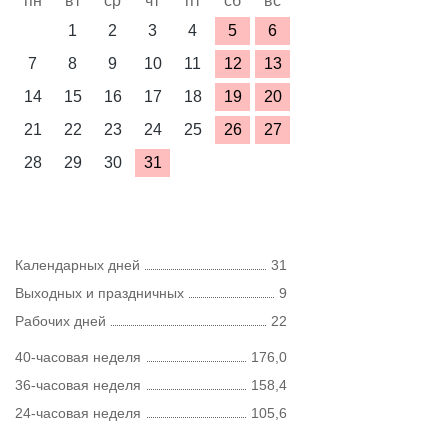
пн
вт
ср
чт
пт
сб
вс
1
2
3
4
5
6
7
8
9
10
11
12
13
14
15
16
17
18
19
20
21
22
23
24
25
26
27
28
29
30
31
Календарных дней
31
Выходных и праздничных
9
Рабочих дней
22
40-часовая неделя
176,0
36-часовая неделя
158,4
24-часовая неделя
105,6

○ ○ ○ ○ ○ ○ ○

**Directions:** On how many lines of the records above does the word "неделя" appear? Answer with only that number.

**Expected answer:** 3